Изгнание Наполеона за пределы России, столь же стремительное и
феерическое, как и его недавнее наступление, снова перевернуло отношение
русских к Западу. Теперь он стал отделяться в их сознании от Наполеона,
представшего уже не столько символом и воплощением Запада, сколько тираном и
узурпатором, дерзко навязавшим свою роковую волю мирным и просвещенным
народам.

Когда надеждой озаренный
От рабства пробудился мир,
И галл десницей разъяренной
Низвергнул ветхий свой кумир;
Когда на площади мятежной
Во прахе царский труп лежал,
И день великий, неизбежный,
Свободы яркий день вставал, -

Тогда в волненье бурь народных
Предвидя чудный свой удел,
В его надеждах благородных
Ты человечество презрел.
В свое погибельное счастье
Ты дерзкой веровал душой,
Тебя пленяло самовластье
Разочарованной красой, -

писал Пушкин, обращаясь к Наполеону.

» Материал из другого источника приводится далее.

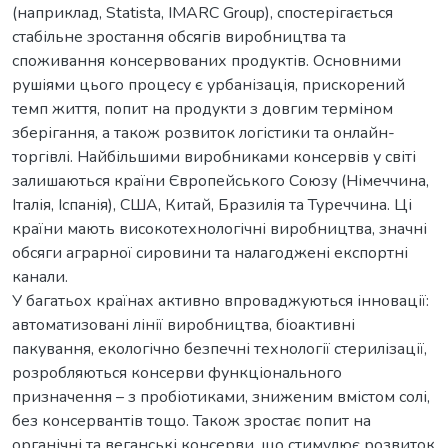
(наприклад, Statista, IMARC Group), спостерігається
стабільне зростання обсягів виробництва та
споживання консервованих продуктів. Основними
рушіями цього процесу є урбанізація, прискорений
темп життя, попит на продукти з довгим терміном
зберігання, а також розвиток логістики та онлайн-
торгівлі. Найбільшими виробниками консервів у світі
залишаються країни Європейського Союзу (Німеччина,
Італія, Іспанія), США, Китай, Бразилія та Туреччина. Ці
країни мають високотехнологічні виробництва, значні
обсяги аграрної сировини та налагоджені експортні
канали.
У багатьох країнах активно впроваджуються інновації:
автоматизовані лінії виробництва, біоактивні
пакування, екологічно безпечні технології стерилізації,
розробляються консерви функціонального
призначення – з пробіотиками, зниженим вмістом солі,
без консервантів тощо. Також зростає попит на
органічні та веганські консерви, що стимулює розвиток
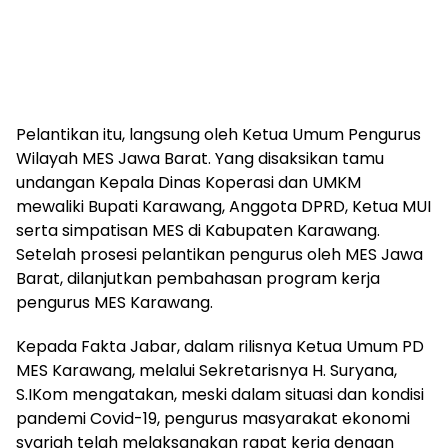
Pelantikan itu, langsung oleh Ketua Umum Pengurus
Wilayah MES Jawa Barat. Yang disaksikan tamu
undangan Kepala Dinas Koperasi dan UMKM
mewaliki Bupati Karawang, Anggota DPRD, Ketua MUI
serta simpatisan MES di Kabupaten Karawang.
Setelah prosesi pelantikan pengurus oleh MES Jawa
Barat, dilanjutkan pembahasan program kerja
pengurus MES Karawang.
Kepada Fakta Jabar, dalam rilisnya Ketua Umum PD
MES Karawang, melalui Sekretarisnya H. Suryana,
S.IKom mengatakan, meski dalam situasi dan kondisi
pandemi Covid-19, pengurus masyarakat ekonomi
syariah telah melaksanakan rapat kerja dengan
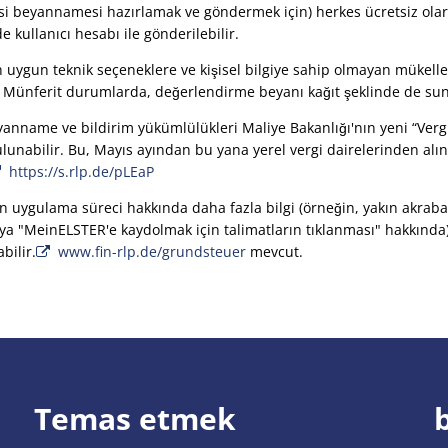
gisi beyannamesi hazırlamak ve göndermek için) herkes ücretsiz olara
e kullanıcı hesabı ile gönderilebilir.
çin uygun teknik seçeneklere ve kişisel bilgiye sahip olmayan mükelle
 Münferit durumlarda, değerlendirme beyanı kağıt şeklinde de sunu
eyanname ve bildirim yükümlülükleri Maliye Bakanlığı'nın yeni “Verg
nabilir. Bu, Mayıs ayından bu yana yerel vergi dairelerinden alın
https://s.rlp.de/pLEaP
 uygulama süreci hakkında daha fazla bilgi (örneğin, yakın akraba
a "MeinELSTER'e kaydolmak için talimatların tıklanması" hakkında) 
bilir.
www.fin-rlp.de/grundsteuer
mevcut.
Temas etmek
b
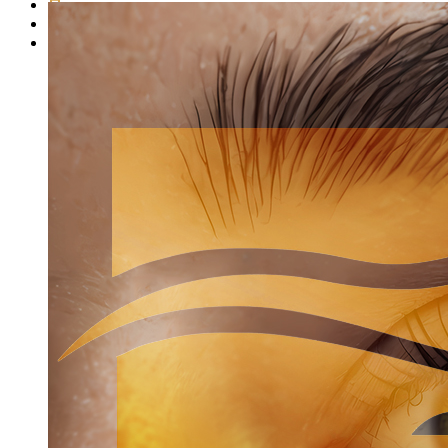
Представители школы
Представители продукции
Стать представителем продукции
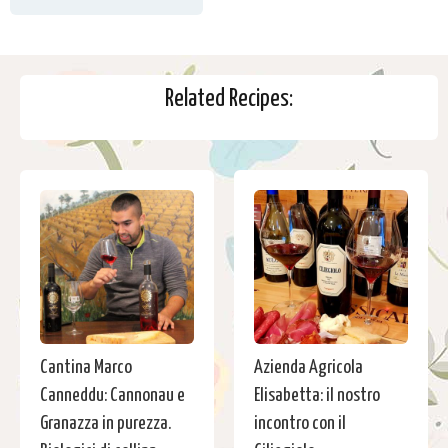
Related Recipes:
Cantina Marco
Azienda Agricola
Canneddu: Cannonau e
Elisabetta: il nostro
Granazza in purezza.
incontro con il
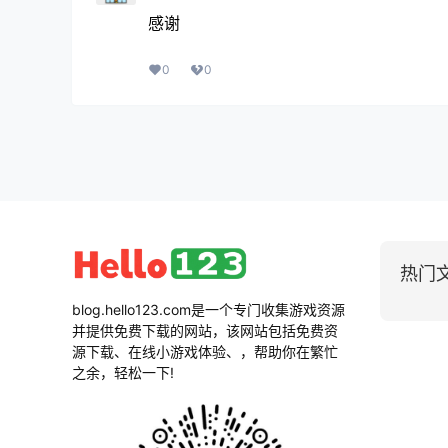
感谢
0
0
热门
blog.hello123.com是一个专门收集游戏资源
并提供免费下载的网站，该网站包括免费资
源下载、在线小游戏体验、，帮助你在繁忙
之余，轻松一下!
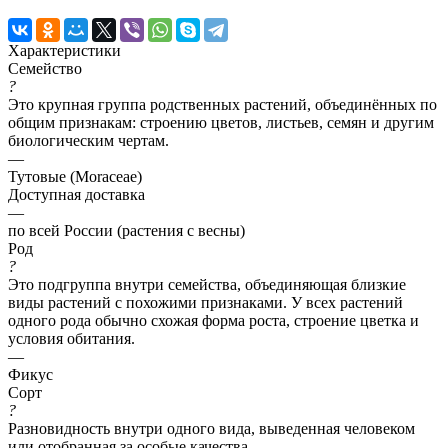
Характеристики
Семейство
?
Это крупная группа родственных растений, объединённых по
общим признакам: строению цветов, листьев, семян и другим
биологическим чертам.
—
Тутовые (Moraceae)
Доступная доставка
—
по всей России (растения с весны)
Род
?
Это подгруппа внутри семейства, объединяющая близкие
виды растений с похожими признаками. У всех растений
одного рода обычно схожая форма роста, строение цветка и
условия обитания.
—
Фикус
Сорт
?
Разновидность внутри одного вида, выведенная человеком
или отобранная за особые качества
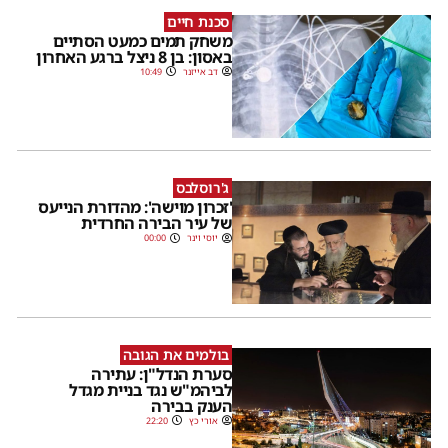
סכנת חיים
משחק תמים כמעט הסתיים
באסון: בן 8 ניצל ברגע האחרון
דב אייזנר
10:49
ג'רוסלבס
'זכרון מוישה': מהדורת הנייעס
של עיר הבירה החרדית
יוסי וינר
00:00
בולמים את הגובה
סערת הנדל"ן: עתירה
לביהמ"ש נגד בניית מגדל
הענק בבירה
אורי כץ
22:20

Теперь все представало в
совершенно ином свете. Россия получала для себя новую, и необыкновенно
привлекательную роль: ее миссия - избавление Европы от тирана, заковавшего
ее в цепи рабства. Европа в данном случае была солидарна с этим мнением;
даже в Париже во время вступления русских войск местные жители кричали с
ликованием "Vive Alexandre, a bas le tyran!" ("Да здравствует Александр,
долой тирана"). С таким же "неистовым восторгом" русских встречали и в
Польше, Германии. Россия тогда впервые ощутила себя двигателем мировых
событий, и действия ее были благотворными для освобождавшейся от
наполеоновского ига Европы. Во Франкфурте-на-Майне осенью 1813 года
Александр был уже "царь царей", говорит Ключевский, "в его приемной
толпились короли и принцы". "Это было новое солнце Европы, надвигавшееся с
Востока на место закатывавшегося на Западе прежнего". В 1814 году "он один
двигал коалицию все вперед и вперед, настаивал на движении прямо к Парижу,
несмотря на успехи и опасные стратегические скачки и извороты Наполеона,
хотел во что бы то ни стало довести борьбу до конца, до низложения своего
врага". "Наконец, 19 марта он - великодушный победитель и вслед за тем идол
Парижа. После боя, в котором из 8,5 тыс. павших со стороны союзников 6 тыс.